Takeaways: Use data to reinforce design decisions. Leverage design tools and artifacts to advocate for the user and to communicate directions.
Task analysis
A step-by-step, “as-is”, task analysis of Indeed Jobs search and application flows was performed. This revealed a less than optimal number of steps, decision points, unexpected data entry, and sequence of user actions.
The problem statement
The research exposed common themes of concern: the search results relevance, the usefulness of the information for decision-making, and the overall tone of the Indeed Jobs experience: a transactional, impersonal, and sometimes abrupt experience about a life-event decision. A problem statement resulted:
“We want to create an easy way for users to search, find and apply for the perfect role with confidence.”
— Problem statement
Humanising users
Each team member created two personas of typical users, including one ‘extreme user’, and two experience maps about what was said, felt, thought, and done in context by each user.
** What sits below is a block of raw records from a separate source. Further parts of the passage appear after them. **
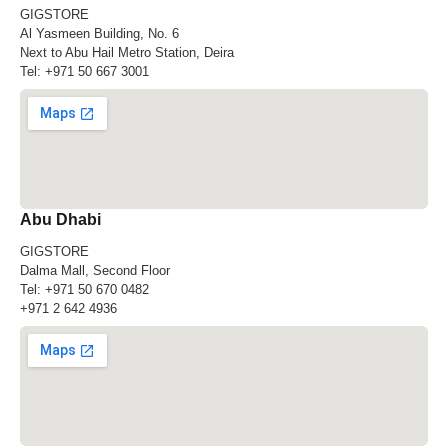
GIGSTORE
Al Yasmeen Building, No. 6
Next to Abu Hail Metro Station, Deira
Tel:
+971 50 667 3001
Abu Dhabi
GIGSTORE
Dalma Mall, Second Floor
Tel:
+971 50 670 0482
+971 2 642 4936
Personas were validated by representative users.
The creation of a JTBD statement for the personas enabled team members to deliver a customer journey map for Indeed Jobs across the job search experience.
After team discussion, one persona and mapping set based on the user ‘Zack’, a business analyst, was chosen for the group redesign. This was based on ease of access to similar users for design input and evaluation, and a segmentation process that showed other personas also wanted a simple, mobile, search-driven experience they could relate to.
User advocacy
The persona and mappings provided valuable visual communication and ideation tools. Team members were enabled to focus on what the user would do, to make decisions about design direction, to explore different solutions to resolve the problem, and empathize with users. The team also accessed primary data and real users to enhance the persona value during design, reflecting practice (Golz, 2014).